Deep learning based pectoral muscle segmentation on Mammographic Image Analysis Society (MIAS) mammograms

Article information

Precis Future Med. 2021;.pfm.2020.00170
Publication date (electronic) : 2021 April 5
doi : https://doi.org/10.23838/pfm.2020.00170
1Department of Biomedical Engineering, Gachon University Gil Medical Center, Gachon University College of Medicine, Inchon, Korea
2Department of Radiology, Gachon University Gil Medical Center, Gachon University College of Medicine, Incheon, Korea
Corresponding authors: Kwang Gi Kim Department of Biomedical Engineering, Gachon University Gil Medical Center, Gachon University College of Medicine, 21 Namdong-daero 774beongil, Namdong-gu, Incheon 21565, Korea Tel: +82-32-820-4036 E-mail: kimkg@gachon.ac.kr
Eun Young Yoo Department of Radiology, Gachon University Gil Medical Center, Gachon University College of Medicine, 21 Namdong-daero 774beon-gil, Namdong-gu, Incheon 21565, Korea Tel: +82-32-460-8269 E-mail: yey0227@gilhospital.com
Received 2020 November 23; Revised 2021 January 3; Accepted 2021 January 19.

Abstract

Purpose

The purpose of this study was to propose a deep learning-based method for automated detection of the pectoral muscle, in order to reduce misdetection in a computer- aided diagnosis (CAD) system for diagnosing breast cancer in mammography. This study also aimed to assess the performance of the deep learning method for pectoral muscle detection by comparing it to an image processing-based method using the random sample consensus (RANSAC) algorithm.

Methods

Using the 322 images in the Mammographic Image Analysis Society (MIAS) database, the pectoral muscle detection model was trained with the U-Net architecture. Of the total data, 80% was allocated as training data and 20% was allocated as test data, and the performance of the deep learning model was tested by 5-fold cross validation.

Results

The image processing-based method for pectoral muscle detection using RANSAC showed 92% detection accuracy. Using the 5-fold cross validation, the deep learning-based method showed a mean sensitivity of 95.55%, mean specificity of 99.88%, mean accuracy of 99.67%, and mean dice similarity coefficient of 95.88%.

Conclusion

The proposed deep learning-based method of pectoral muscle detection performed better than an existing image processing-based method. In the future, by collecting data from various medical institutions and devices to further train the model and improve its reliability, we expect that this model could greatly reduce misdetection rates by CAD systems for breast cancer diagnosis.

INTRODUCTION

Among breast imaging methods, mammography is widely used in screening for breast cancer [1]. However, the results can be difficult to interpret for dense breasts, which leads to a high risk of misdiagnosis [2]. Forthis reason,there has been ongoing research on computer-aided diagnosis (CAD) systems, in order to reduce the number of misdiagnoses and to improve the accuracy of diagnosis by radiologists using mammography [3-5]. CAD systems use computer algorithms to enable objective and accurate detection of lesions that are difficult to distinguish with the naked eye. However, accurate lesion detection by these CAD systems can be negatively affected for various reasons. In particular, in CAD systems used to diagnose breast cancer, the pectoral muscle shows a similar pixel intensity to that of lesions of the right mediolateral oblique (RMLO) and left mediolateral oblique (LMLO) muscles, which can cause misdetection [6]. To prevent this, a separate pectoral muscle detection algorithm is required.
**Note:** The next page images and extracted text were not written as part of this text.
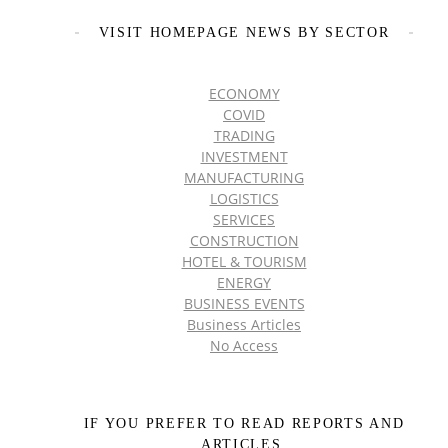
VISIT HOMEPAGE NEWS BY SECTOR
ECONOMY
COVID
TRADING
INVESTMENT
MANUFACTURING
LOGISTICS
SERVICES
CONSTRUCTION
HOTEL & TOURISM
ENERGY
BUSINESS EVENTS
Business Articles
No Access
IF YOU PREFER TO READ REPORTS AND
ARTICLES,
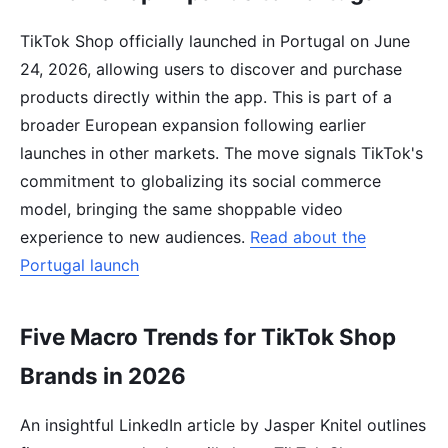
TikTok Shop officially launched in Portugal on June
24, 2026, allowing users to discover and purchase
products directly within the app. This is part of a
broader European expansion following earlier
launches in other markets. The move signals TikTok's
commitment to globalizing its social commerce
model, bringing the same shoppable video
experience to new audiences.
Read about the
Portugal launch
Five Macro Trends for TikTok Shop
Brands in 2026
An insightful LinkedIn article by Jasper Knitel outlines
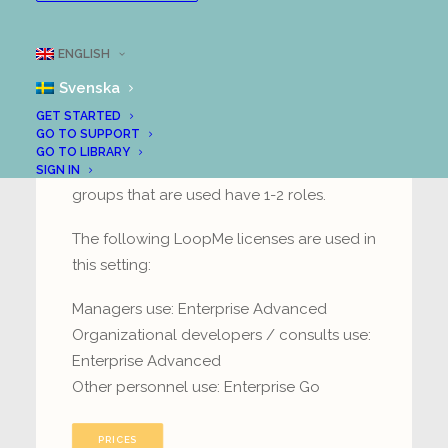
Organizational learning
ENGLISH
Svenska
Managers / organizational developers
create and lead groups where they coach
GET STARTED
GO TO SUPPORT
their colleagues with the aim of
GO TO LIBRARY
developing business operations. The
SIGN IN
groups that are used have 1-2 roles.
The following LoopMe licenses are used in
this setting:
Managers use: Enterprise Advanced
Organizational developers / consults use:
Enterprise Advanced
Other personnel use: Enterprise Go
PRICES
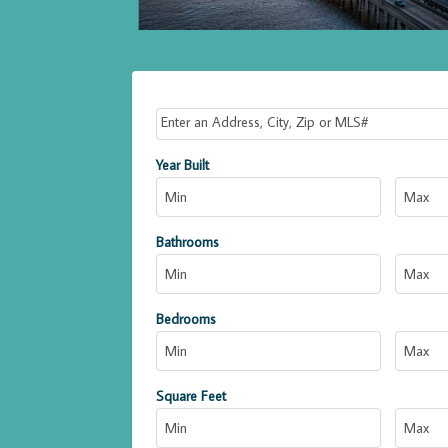
Select one or more locations to search for propert
Year Built
Bathrooms
Bedrooms
Square Feet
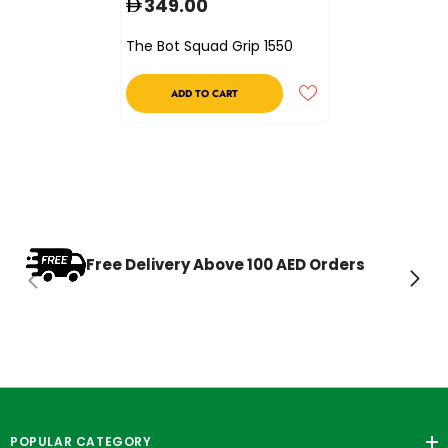
349.00
The Bot Squad Grip 1550
ADD TO CART
Free Delivery Above 100 AED Orders
POPULAR CATEGORY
In 2016, we developed an image processing-based automated pectoral muscle detection algorithm using the random sample consensus (RANSAC) algorithm on images from the Mammographic Image Analysis Society (MIAS) database [7]. This algorithm had a detection accuracy of 92.2%, which was higher than that found in other studies using the MIAS database [8-12]. Nevertheless, detection accuracy was poor in some images due to the complex shape of the pectoral muscle, and so the algorithm needed to be improved.

Recently, the number of researches on pectoral muscle segmentation using computer algorithms are increasing. Shen et al. [13] reported an algorithm for automatic pectoral muscle segmentation that combines a genetic algorithm and a morphological selection algorithm. As a result of verification with the Mini-MIAS database, the false positive (FP) rate was 2.03% and the false negative (FN) rate was 6.90%. Gardezi et al. [14] reported an algorithm of segmenting the boundary between the breast region and the breast parenchyma using an adaptive gamma correction method. As a result, an accuracy of 98.45% and a jaccrard similarity index of 92.79% were shown.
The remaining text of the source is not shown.